Nieuwe bedrijfsmodellen
De resultaten van het project worden gedeeld met bedrijven die bij gevolg hun dienstverlening en producten kunnen verbeteren. Zo is de technologie al getest door privébedrijven en komen er nieuwe samenwerkingen tot stand tussen digitale middelgrote en kleine bedrijven en bouwmaatschappijen.
Als we vooruitkijken, zien we dat, naar verwachting, verschillende digitale middelgrote en kleine bedrijven en netbeheerders in Wallonië de resultaten van het project zullen gebruiken en meer dan honderd banen zullen creëren tegen 2025.
De activiteiten rondom de pilot zullen verder worden uitgebreid naar nieuwe gemeenten in Wallonië en Vlaanderen. Er lopen gesprekken om de aanpak ook in het VK (Manchester) en Frankrijk (Rijsel) te testen waarbij gebouwen en energiesystemen aan de individuele situatie kunnen worden aangepast.
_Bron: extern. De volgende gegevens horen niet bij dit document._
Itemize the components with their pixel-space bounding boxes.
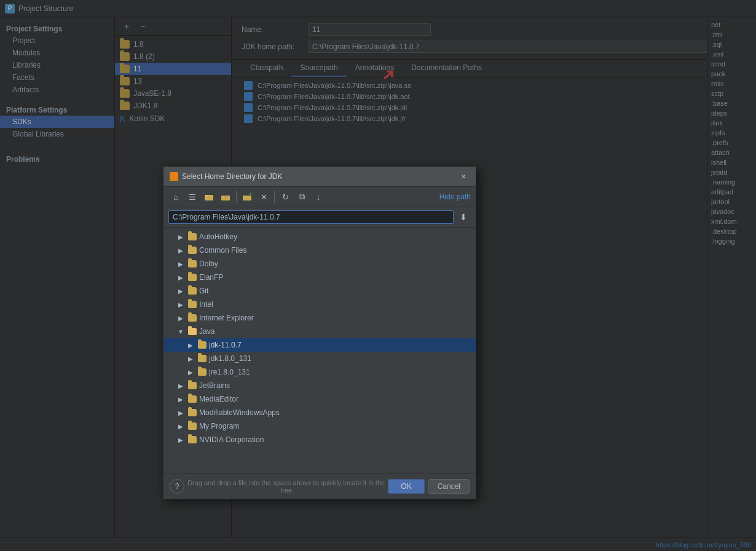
cancel-button[interactable]: Cancel [428, 479, 470, 494]
folder-icon [188, 422, 197, 430]
tree-item-autohotkey[interactable]: ▶ AutoHotkey [163, 230, 476, 244]
tree-toggle[interactable]: ▶ [186, 354, 195, 363]
drag-hint: Drag and drop a file into the space abov… [184, 479, 388, 494]
tree-item-jdk-11.0.7[interactable]: ▶ jdk-11.0.7 [163, 338, 476, 352]
svg-text:↑: ↑ [224, 195, 227, 200]
folder-icon [188, 436, 197, 443]
home-button[interactable]: ⌂ [168, 189, 183, 204]
dialog-path-row: ⬇ [163, 207, 476, 228]
tree-toggle[interactable]: ▶ [186, 340, 195, 350]
tree-item-nvidia[interactable]: ▶ NVIDIA Corporation [163, 433, 476, 446]
folder-icon [188, 382, 197, 389]
tree-item-git[interactable]: ▶ Git [163, 284, 476, 298]
tree-toggle[interactable]: ▶ [176, 299, 186, 309]
tree-toggle[interactable]: ▶ [176, 408, 186, 418]
add-button[interactable]: + [240, 189, 254, 204]
folder-icon-open [188, 328, 197, 335]
folder-icon [188, 287, 197, 295]
dialog-buttons: OK Cancel [388, 479, 470, 494]
dialog-overlay: Select Home Directory for JDK × ⌂ ☰ ↑ + … [0, 0, 756, 551]
folder-icon [188, 301, 197, 308]
tree-toggle[interactable]: ▶ [176, 381, 186, 390]
svg-rect-1 [205, 195, 208, 197]
folder-icon [188, 274, 197, 281]
tree-toggle[interactable]: ▶ [176, 272, 186, 282]
tree-item-mediaeditor[interactable]: ▶ MediaEditor [163, 392, 476, 406]
svg-text:+: + [249, 192, 251, 197]
tree-toggle[interactable]: ▶ [176, 259, 186, 269]
folder-icon [188, 409, 197, 416]
dialog-title-bar: Select Home Directory for JDK × [163, 167, 476, 187]
toolbar-separator [236, 191, 237, 203]
dialog-toolbar: ⌂ ☰ ↑ + ✕ ↻ ⧉ ↓ Hide path [163, 187, 476, 207]
tree-item-jdk1.8.0_131[interactable]: ▶ jdk1.8.0_131 [163, 352, 476, 365]
tree-item-intel[interactable]: ▶ Intel [163, 298, 476, 311]
folder-icon [188, 233, 197, 240]
dialog-footer: ? Drag and drop a file into the space ab… [163, 474, 476, 499]
ok-button[interactable]: OK [388, 479, 424, 494]
download-button[interactable]: ⬇ [456, 210, 471, 224]
dialog-title-icon [170, 172, 178, 181]
dialog-close-button[interactable]: × [457, 170, 470, 183]
folder-icon [188, 314, 197, 322]
folder-icon [198, 368, 207, 376]
move-button[interactable]: ↓ [311, 189, 326, 204]
tree-toggle[interactable]: ▶ [176, 394, 186, 404]
tree-item-elanfp[interactable]: ▶ ElanFP [163, 271, 476, 284]
help-button[interactable]: ? [170, 479, 184, 494]
tree-item-modifiablewindowsapps[interactable]: ▶ ModifiableWindowsApps [163, 406, 476, 419]
folder-icon [198, 355, 207, 362]
tree-toggle[interactable]: ▶ [176, 313, 186, 323]
select-home-directory-dialog: Select Home Directory for JDK × ⌂ ☰ ↑ + … [163, 166, 476, 499]
folder-up-button[interactable]: ↑ [218, 189, 233, 204]
remove-button[interactable]: ✕ [256, 189, 271, 204]
tree-item-dolby[interactable]: ▶ Dolby [163, 257, 476, 271]
tree-item-my-program[interactable]: ▶ My Program [163, 419, 476, 433]
refresh-button[interactable]: ↻ [278, 189, 293, 204]
hide-path-link[interactable]: Hide path [439, 192, 471, 201]
toolbar-separator [274, 191, 275, 203]
tree-toggle[interactable]: ▼ [176, 327, 186, 336]
copy-button[interactable]: ⧉ [294, 189, 309, 204]
folder-icon [188, 247, 197, 254]
tree-item-java[interactable]: ▼ Java [163, 325, 476, 338]
tree-item-jetbrains[interactable]: ▶ JetBrains [163, 379, 476, 392]
tree-toggle[interactable]: ▶ [176, 286, 186, 296]
tree-toggle[interactable]: ▶ [186, 367, 195, 377]
tree-item-common-files[interactable]: ▶ Common Files [163, 244, 476, 257]
folder-icon [198, 341, 207, 349]
tree-toggle[interactable]: ▶ [176, 232, 186, 242]
dialog-title: Select Home Directory for JDK [170, 172, 282, 181]
tree-toggle[interactable]: ▶ [176, 435, 186, 445]
tree-toggle[interactable]: ▶ [176, 245, 186, 255]
folder-icon [188, 260, 197, 268]
list-button[interactable]: ☰ [185, 189, 200, 204]
tree-item-jre1.8.0_131[interactable]: ▶ jre1.8.0_131 [163, 365, 476, 379]
dialog-tree[interactable]: ▶ AutoHotkey ▶ Common Files ▶ Dolby ▶ [163, 228, 476, 474]
folder-icon [188, 395, 197, 403]
dialog-path-input[interactable] [168, 210, 454, 224]
tree-toggle[interactable]: ▶ [176, 421, 186, 431]
folder-button[interactable] [202, 189, 216, 204]
tree-item-internet-explorer[interactable]: ▶ Internet Explorer [163, 311, 476, 325]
Totale investering en EU-financiering
De totale investering voor het project “WAL-E-CITIES - ENR” bedraagt 3 766 288 EUR. Daarvan wordt 1 506 516 EUR bijgedragen door het Europees Fonds voor regionale ontwikkeling via het operationele programma “Wallonië” voor de programmeringsperiode 2014-2020. De investering valt onder de prioriteit “Bevordering van een koolstofarme economie door middel van hernieuwbare energie, energie-efficiëntie in gebouwen en duurzame multimodale stedelijke mobiliteit”.